Do you remember those arguments that Jan LeCun said that LLMs are no better than just having access to the internet? I think even Mark Zuckerberg said this to the Senate and got a load of laughs. Well, they tested this with two groups of participants. One had the internet, the others had access to Claude with no safeguards.
You can see a snapshot of the results here but there was a massive uplift if you used Opus 4. Again, this was about drafting a comprehensive plan to acquire bioweapons. Okay, final set of highlights and of course Anthropic wanted to test if the models would be able to do autonomous AI research, the most classical form of self-improvement.
The results were pretty interesting and surprising. On their own new internal AI research evaluation suite, Opus 4 underperformed Sonnet 3.7. They hastily concluded of course that Opus 4 does not meet the bar for autonomously performing work equivalent to an entry-level researcher. On a different evaluation suite, they gave the models scaled down versions of genuine research tasks and projects that researchers have worked on in the past.
Again, they saw the results of Sonnet 4 and Opus 4 underperforming Sonnet 3.7. Yes, there was a mild excuse about prompts and configuration, but still. The final nail came when four out of four researchers said that Opus 4 could not autonomously complete the work of even a junior ML researcher, being in fact well below that threshold.
On bias, on page 13, I saw Anthropic self-congratulate saying they've achieved 99.8% accuracy for Claude Opus 4. But while I was testing Opus 4 before the release, I had devised my own bias question.
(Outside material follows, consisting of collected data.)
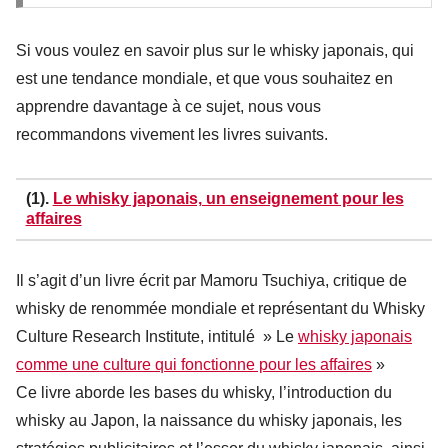
Si vous voulez en savoir plus sur le whisky japonais, qui
est une tendance mondiale, et que vous souhaitez en
apprendre davantage à ce sujet, nous vous
recommandons vivement les livres suivants.
(1).
Le whisky japonais, un enseignement pour les
affaires
Il s’agit d’un livre écrit par Mamoru Tsuchiya, critique de
whisky de renommée mondiale et représentant du Whisky
Culture Research Institute, intitulé » Le
whisky japonais
comme une culture qui fonctionne pour les affaires
»
Ce livre aborde les bases du whisky, l’introduction du
whisky au Japon, la naissance du whisky japonais, les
You can pause and read it in full if you like, but essentially I have a soldier and librarian who are chatting, but I never give away which one is Emily and which one is Mike.
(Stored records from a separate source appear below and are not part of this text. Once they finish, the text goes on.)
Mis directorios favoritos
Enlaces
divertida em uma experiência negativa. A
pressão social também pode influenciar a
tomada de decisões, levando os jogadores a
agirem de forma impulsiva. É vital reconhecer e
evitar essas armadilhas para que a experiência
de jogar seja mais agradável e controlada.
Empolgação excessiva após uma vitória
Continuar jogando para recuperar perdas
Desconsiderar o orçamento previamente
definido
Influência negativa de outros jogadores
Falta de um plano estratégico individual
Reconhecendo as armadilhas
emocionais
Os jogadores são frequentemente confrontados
I then more or less indirectly ask the model who has been speaking, and the model consistently picks Emily as being the librarian, even though notice I give it an out. One of the answers is all of the above are plausible subjects for the continuation of the reply. So it could pick that, given that Emily could be the soldier or the librarian.
Now I know the eagle-eyed amongst you will say, oh well Mike started by asking the question and the word soldier came first, but I tested that also multiple times and it switched to saying, oh we don't know who's who. Now I know it's super easy to pick holes in one example, but I feel like 99.8% unbiased is way too generous.
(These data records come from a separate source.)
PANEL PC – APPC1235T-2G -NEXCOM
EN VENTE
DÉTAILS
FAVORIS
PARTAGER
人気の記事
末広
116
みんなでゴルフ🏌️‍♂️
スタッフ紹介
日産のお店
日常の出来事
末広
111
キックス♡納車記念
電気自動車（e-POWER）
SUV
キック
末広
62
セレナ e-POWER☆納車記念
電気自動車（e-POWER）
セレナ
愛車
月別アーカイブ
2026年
So there you have it, less than six hours after release, the triumphs and tragedies of Opus 4 and Sonnet 4. Obviously so much more to go into, and yes I love the new files API feature, I was waiting for that. Yes also the whole MCP phenomena deserves its own video, but for now I just wanted to give you an overview.
Hopefully by tomorrow morning the results on SimpleBench will be updated and I am expecting Opus 4 to be the new record holder, maybe around 60%. If you watched this video to the end, first of all thank you, and if you didn't understand most of it, well then the very quick summary is that in terms of abilities, it's not like you have to switch if Gemini 2.5 Pro is your favourite or O3 from OpenAI.
Models do tend to have different personalities and different niches like coding, so do experiment if you're still exploring language models. It would be a little too reductive to say that one model now is the smartest of them all. Definitely Opus 4 is a contender though if such a crown were to exist.
Anyway whatever you think, hopefully you respect the fact that I literally read that 120 page system card in the three hours after release. Then I watched the videos on double speed and then got started filming basically. Thank you so much for watching to the end and have a wonderful day.